--- Supplied records Enclosed Below ---

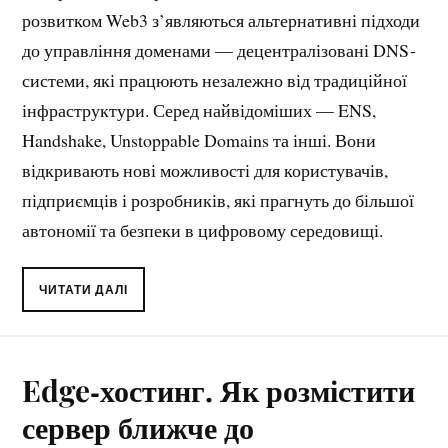
розвитком Web3 з’являються альтернативні підходи
до управління доменами — децентралізовані DNS -
системи, які працюють незалежно від традиційної
інфраструктури. Серед найвідоміших — ENS,
Handshake, Unstoppable Domains та інші. Вони
відкривають нові можливості для користувачів,
підприємців і розробників, які прагнуть до більшої
автономії та безпеки в цифровому середовищі.
ЧИТАТИ ДАЛІ
Edge‑хостинг. Як розмістити
сервер ближче до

--- End of Enclosed Supplied records ---

__Exercise prompt__: Nothing in the entries above should change when they are printed again, except that the pictures are dropped.

__Task response__:
розвитком Web3 з’являються альтернативні підходи
до управління доменами — децентралізовані DNS -
системи, які працюють незалежно від традиційної
інфраструктури. Серед найвідоміших — ENS,
Handshake, Unstoppable Domains та інші. Вони
відкривають нові можливості для користувачів,
підприємців і розробників, які прагнуть до більшої
автономії та безпеки в цифровому середовищі.
ЧИТАТИ ДАЛІ
Edge‑хостинг. Як розмістити
сервер ближче до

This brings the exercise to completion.